# Is this safe?



## bigegg (Aug 20, 2011)

I will shortly have a need to mill a small amount (30ft) of oak and mahogany into small pieces of various widths of around 3/8" x 1" down to 3/8" x1/2"

I would like to use my router table as a small thickness planer to accurately mill the pieces to width.
(see attached pic)

I seem to remember reading that one shouldn't feed pieces between the fence and the router?
The pieces will be in about 3-6ft lengths, and I will be using finger boards + guards.


----------



## maurosnickare (Nov 18, 2011)

maybe better use the router for something else..just use the tablesaw for cutting close to your final measure and use a thicknesser planer to mill precisely all the pieces..my 2 cents..


----------



## bobj3 (Jan 17, 2006)

Take care doing it that way, that's called trapping the stock ,you can do it on the router table ..with a off step fence...

===



bigegg said:


> I will shortly have a need to mill a small amount (30ft) of oak and mahogany into small pieces of around 3/8" x 1" down to 3/8" x1/2"
> 
> I would like to use my router table as a small thickness planer to accurately mill the pieces to width.
> (see attached pic)
> ...


----------



## Chris Curl (Feb 13, 2012)

it seems to me that feeding it that direction would more likely result in it throwing the piece across the room.

in this case, i think it would be better to feed it from the other side. that way, you are going against the bit.

in either case, it would probably be easier on the bit and make less sawdust to get it close with the table saw first.


----------



## bigegg (Aug 20, 2011)

Using thickness planer - I want to plane the width to exact size, not the depth. I can't balance a 3/8 wide piece of stock on edge to do that ... 
hmmm. unless I build a fence/sledge which holds it on edge as it goes through...


Step off fence - this is the same sort of extra fence one uses on a table saw when crosscutting? It's sort of half-length, and stops just before the cutting edge?

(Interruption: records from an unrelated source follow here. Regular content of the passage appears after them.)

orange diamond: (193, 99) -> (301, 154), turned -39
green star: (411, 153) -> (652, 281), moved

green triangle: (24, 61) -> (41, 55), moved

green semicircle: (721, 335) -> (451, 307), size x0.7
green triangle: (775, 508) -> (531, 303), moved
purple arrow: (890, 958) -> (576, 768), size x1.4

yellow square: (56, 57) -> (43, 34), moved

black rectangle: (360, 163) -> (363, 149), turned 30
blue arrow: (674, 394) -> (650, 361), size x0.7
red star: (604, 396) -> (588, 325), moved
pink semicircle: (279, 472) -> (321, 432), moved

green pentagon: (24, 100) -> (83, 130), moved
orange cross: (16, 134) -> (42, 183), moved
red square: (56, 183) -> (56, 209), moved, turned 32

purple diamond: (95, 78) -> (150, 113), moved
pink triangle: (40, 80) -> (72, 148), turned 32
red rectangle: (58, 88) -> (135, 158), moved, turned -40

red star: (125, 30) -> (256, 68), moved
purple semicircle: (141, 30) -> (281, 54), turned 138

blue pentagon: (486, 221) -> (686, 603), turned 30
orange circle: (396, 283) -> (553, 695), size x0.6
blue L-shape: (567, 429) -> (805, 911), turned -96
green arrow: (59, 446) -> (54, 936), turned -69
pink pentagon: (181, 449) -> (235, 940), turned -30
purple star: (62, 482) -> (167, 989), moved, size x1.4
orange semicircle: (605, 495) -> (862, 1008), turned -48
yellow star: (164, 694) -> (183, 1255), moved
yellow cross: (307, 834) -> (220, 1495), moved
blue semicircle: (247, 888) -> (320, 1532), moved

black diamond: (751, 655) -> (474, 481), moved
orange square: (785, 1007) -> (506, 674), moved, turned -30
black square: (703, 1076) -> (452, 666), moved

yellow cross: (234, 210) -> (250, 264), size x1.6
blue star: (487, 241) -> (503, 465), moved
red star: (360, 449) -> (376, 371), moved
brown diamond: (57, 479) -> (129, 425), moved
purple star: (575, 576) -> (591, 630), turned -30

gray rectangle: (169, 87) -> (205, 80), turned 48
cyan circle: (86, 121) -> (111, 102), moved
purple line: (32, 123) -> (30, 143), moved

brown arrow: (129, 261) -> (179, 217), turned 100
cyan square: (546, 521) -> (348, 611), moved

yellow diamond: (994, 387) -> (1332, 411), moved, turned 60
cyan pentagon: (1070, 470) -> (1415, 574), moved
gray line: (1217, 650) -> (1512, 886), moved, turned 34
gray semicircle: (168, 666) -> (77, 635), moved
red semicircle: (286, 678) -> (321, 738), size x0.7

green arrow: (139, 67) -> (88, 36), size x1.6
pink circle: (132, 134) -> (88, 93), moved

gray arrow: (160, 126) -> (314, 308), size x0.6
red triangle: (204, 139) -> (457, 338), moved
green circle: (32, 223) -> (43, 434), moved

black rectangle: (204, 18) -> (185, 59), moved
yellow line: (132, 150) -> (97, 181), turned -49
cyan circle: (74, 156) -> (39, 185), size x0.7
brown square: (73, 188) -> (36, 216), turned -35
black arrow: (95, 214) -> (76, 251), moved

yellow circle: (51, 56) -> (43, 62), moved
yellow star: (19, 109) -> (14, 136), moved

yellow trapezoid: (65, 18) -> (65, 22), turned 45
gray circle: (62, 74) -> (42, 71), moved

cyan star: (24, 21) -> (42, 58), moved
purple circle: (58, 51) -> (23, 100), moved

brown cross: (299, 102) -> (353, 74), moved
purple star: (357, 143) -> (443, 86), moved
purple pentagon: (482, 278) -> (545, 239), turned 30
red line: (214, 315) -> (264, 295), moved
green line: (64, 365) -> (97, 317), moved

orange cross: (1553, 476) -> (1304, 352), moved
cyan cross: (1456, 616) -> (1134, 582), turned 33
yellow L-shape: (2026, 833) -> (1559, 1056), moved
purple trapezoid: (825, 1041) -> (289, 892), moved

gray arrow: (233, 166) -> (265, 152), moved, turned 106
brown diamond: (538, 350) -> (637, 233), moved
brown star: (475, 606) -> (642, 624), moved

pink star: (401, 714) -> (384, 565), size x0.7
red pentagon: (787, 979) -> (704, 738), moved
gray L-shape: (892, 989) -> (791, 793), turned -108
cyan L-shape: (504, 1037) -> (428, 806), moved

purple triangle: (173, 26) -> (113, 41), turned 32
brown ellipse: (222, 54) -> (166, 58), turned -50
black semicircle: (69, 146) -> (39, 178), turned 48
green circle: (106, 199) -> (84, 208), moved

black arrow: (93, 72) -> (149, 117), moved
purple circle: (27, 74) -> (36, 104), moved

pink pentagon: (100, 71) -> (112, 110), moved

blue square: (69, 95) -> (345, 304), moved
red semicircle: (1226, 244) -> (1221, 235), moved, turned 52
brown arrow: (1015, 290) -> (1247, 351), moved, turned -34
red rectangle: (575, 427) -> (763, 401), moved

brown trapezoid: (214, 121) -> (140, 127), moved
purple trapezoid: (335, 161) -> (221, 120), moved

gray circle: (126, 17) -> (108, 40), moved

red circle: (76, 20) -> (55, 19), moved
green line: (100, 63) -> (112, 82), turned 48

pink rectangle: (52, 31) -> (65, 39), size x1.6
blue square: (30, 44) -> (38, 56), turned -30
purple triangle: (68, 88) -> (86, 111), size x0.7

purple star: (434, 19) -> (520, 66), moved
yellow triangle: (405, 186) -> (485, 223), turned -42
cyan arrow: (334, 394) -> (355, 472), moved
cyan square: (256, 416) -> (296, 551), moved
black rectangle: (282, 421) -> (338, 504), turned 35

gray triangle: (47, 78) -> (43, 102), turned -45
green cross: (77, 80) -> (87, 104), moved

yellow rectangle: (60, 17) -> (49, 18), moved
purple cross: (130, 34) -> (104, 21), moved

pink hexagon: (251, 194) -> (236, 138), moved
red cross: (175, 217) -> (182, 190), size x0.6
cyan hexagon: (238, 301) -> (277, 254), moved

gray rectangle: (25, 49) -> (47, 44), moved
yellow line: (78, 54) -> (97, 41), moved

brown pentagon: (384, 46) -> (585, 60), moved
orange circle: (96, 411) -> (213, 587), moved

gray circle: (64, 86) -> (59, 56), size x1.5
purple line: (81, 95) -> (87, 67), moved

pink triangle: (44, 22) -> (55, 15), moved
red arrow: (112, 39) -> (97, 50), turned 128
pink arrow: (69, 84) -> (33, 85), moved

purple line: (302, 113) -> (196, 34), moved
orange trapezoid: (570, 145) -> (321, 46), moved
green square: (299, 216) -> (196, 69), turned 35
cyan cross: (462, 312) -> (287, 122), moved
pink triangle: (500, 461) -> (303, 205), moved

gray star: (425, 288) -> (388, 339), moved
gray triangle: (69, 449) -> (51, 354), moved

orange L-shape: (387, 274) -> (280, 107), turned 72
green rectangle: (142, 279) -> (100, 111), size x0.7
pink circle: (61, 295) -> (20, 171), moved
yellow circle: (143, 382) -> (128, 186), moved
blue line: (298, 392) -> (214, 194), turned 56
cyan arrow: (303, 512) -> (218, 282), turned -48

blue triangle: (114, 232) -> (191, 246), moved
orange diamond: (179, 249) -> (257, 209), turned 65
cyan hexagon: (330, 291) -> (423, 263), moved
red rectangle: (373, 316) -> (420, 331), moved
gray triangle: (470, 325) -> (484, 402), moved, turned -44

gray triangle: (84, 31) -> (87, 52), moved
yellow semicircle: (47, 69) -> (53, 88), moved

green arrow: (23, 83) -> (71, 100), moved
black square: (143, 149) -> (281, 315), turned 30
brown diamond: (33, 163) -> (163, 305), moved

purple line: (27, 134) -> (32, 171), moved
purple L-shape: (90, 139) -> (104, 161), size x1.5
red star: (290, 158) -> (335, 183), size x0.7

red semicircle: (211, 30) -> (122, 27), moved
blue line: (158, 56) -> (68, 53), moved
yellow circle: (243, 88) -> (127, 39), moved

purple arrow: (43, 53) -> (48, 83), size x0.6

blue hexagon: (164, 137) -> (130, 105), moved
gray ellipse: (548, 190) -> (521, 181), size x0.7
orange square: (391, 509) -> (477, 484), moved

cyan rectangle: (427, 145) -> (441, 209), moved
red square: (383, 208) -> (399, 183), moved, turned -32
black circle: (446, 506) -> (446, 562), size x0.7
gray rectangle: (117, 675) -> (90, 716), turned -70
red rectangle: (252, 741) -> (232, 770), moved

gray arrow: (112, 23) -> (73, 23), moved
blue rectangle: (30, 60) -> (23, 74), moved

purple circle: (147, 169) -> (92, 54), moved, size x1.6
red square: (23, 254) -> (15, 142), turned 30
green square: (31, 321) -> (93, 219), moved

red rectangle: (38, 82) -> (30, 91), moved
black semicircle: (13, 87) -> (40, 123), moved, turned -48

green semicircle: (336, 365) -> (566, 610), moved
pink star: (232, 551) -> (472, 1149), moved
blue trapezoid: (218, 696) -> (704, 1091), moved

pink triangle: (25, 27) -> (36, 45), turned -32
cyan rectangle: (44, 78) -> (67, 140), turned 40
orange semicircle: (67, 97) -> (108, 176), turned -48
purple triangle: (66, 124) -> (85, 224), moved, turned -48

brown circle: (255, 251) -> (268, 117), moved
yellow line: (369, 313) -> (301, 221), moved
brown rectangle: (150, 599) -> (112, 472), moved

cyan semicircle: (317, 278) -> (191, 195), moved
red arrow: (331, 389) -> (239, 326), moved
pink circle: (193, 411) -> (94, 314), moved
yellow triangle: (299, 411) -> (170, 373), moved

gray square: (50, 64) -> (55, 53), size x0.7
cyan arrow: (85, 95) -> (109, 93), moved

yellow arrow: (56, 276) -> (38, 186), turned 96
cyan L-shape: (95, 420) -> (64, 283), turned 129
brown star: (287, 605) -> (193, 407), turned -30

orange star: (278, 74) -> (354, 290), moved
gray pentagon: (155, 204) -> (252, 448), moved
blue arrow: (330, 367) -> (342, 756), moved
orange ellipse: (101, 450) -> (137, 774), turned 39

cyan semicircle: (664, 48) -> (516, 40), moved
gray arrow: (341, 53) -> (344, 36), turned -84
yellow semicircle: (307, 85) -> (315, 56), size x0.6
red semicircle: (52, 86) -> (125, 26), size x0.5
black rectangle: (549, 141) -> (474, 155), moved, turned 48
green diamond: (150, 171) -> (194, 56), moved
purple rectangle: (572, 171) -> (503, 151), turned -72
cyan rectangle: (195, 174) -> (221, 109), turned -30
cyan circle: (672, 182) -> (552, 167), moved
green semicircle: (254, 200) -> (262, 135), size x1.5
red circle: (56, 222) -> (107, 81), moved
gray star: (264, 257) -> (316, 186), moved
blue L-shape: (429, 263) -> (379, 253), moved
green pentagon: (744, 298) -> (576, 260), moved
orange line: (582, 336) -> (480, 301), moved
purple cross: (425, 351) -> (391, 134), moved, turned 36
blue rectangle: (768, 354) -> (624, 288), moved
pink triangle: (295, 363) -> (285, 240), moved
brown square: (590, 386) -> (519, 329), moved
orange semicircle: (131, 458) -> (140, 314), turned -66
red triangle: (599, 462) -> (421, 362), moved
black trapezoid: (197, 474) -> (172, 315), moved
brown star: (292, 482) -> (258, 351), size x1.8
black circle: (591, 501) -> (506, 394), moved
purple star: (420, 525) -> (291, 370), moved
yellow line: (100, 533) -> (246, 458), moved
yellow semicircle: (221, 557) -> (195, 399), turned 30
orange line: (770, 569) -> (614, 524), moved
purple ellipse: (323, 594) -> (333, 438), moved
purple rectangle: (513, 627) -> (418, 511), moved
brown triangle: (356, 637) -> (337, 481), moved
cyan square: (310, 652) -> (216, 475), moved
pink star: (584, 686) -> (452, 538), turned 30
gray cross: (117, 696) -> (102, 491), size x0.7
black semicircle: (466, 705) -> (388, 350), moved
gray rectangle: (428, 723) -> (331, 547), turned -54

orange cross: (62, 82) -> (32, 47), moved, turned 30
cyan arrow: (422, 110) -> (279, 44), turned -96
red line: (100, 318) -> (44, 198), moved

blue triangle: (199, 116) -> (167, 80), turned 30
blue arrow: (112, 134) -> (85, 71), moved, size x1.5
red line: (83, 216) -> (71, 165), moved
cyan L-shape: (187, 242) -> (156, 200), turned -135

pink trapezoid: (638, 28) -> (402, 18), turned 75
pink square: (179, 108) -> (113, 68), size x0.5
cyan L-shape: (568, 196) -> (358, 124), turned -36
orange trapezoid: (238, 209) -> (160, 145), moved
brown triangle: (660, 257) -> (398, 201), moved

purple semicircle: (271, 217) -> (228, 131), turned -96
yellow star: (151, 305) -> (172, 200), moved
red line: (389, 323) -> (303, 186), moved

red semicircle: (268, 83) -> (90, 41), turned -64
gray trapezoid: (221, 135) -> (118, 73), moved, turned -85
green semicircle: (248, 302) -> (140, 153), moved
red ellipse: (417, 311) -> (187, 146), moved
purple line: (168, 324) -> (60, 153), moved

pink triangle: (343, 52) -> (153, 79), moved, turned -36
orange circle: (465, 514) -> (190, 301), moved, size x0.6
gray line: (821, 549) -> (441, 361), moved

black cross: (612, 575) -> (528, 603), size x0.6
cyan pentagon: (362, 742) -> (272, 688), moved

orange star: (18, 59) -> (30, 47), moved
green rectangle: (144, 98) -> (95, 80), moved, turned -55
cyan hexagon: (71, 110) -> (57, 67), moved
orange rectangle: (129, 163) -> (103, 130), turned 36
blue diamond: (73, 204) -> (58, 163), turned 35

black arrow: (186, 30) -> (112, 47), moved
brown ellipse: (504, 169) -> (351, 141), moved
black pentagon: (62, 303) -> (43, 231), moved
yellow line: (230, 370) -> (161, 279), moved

Going against the rotation of the blade - you are quite correct 
i'm a bit doped up on painkillers at the moment, and couldn't flip the router over in my head :sad:
I will be ripping it close - but on the bandsaw, because my table saw is in long-term storage until after the summer. Hence the reason for needing to tidy the edge.


----------



## bigegg (Aug 20, 2011)

Would a drill press thickness sander be a better idea?


----------



## maurosnickare (Nov 18, 2011)

you don't need any special fence for the planer,just gang together 2 or 3 pieces instead of passing just one at the time..so you will have more stability..


----------



## neville9999 (Jul 22, 2010)

Gregg this is dangerous, if the cutter grabs the wood then it could finish up anywhere including inside of you, Router speed is far too fast to do this. NGM


----------



## MAFoElffen (Jun 8, 2012)

bigegg said:


> I will shortly have a need to mill a small amount (30ft) of oak and mahogany into small pieces of various widths of around 3/8" x 1" down to 3/8" x1/2"
> 
> I would like to use my router table as a small thickness planer to accurately mill the pieces to width.
> (see attached pic)
> ...


What would help is an idea of the tools available that you want to use.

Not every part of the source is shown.